* [GOAL OF THE EXERCISE]: In the records below, some lines hold the word "Open". Copy each of those lines.
□ □ □ □
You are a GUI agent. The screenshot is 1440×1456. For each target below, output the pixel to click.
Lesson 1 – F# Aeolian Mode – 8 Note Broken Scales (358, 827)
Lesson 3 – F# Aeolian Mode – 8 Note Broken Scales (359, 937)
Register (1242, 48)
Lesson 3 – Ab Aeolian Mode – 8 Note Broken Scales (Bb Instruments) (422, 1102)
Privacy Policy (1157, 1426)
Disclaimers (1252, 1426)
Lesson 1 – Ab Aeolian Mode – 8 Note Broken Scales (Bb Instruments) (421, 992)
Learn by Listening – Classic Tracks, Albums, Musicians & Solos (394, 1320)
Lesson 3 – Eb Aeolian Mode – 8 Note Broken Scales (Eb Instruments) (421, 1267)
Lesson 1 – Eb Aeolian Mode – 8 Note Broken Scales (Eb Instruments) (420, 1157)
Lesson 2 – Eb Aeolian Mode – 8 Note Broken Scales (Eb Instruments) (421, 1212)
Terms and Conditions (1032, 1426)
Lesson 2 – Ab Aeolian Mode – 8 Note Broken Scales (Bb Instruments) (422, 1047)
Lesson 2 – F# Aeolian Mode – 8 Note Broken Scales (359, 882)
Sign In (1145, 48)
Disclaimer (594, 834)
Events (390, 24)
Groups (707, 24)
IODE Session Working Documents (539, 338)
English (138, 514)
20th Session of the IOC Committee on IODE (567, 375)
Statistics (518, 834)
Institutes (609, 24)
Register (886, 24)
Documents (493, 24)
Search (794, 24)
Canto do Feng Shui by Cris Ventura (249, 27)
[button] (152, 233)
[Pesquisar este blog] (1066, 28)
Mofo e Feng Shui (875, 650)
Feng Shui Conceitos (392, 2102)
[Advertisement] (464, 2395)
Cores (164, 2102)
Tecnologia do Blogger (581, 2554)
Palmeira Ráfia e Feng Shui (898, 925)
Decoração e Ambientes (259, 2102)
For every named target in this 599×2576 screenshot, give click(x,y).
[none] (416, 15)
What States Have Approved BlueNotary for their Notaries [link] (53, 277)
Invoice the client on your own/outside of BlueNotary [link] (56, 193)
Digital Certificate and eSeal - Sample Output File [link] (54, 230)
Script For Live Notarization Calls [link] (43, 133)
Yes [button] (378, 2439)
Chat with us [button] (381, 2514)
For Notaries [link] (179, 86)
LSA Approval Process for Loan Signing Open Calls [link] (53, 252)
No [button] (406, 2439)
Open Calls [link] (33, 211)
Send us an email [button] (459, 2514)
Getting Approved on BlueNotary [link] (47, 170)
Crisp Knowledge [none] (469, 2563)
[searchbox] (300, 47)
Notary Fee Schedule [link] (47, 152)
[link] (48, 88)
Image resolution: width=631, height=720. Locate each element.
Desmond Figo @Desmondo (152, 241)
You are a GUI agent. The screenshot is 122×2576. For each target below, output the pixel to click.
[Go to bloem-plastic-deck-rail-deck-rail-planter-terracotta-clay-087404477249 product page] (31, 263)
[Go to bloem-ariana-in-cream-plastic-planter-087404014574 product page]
□ □ □ □
* [THE COMPLETED TASK]:
LSA Approval Process for Loan Signing Open Calls [link] (53, 252)
Open Calls [link] (33, 211)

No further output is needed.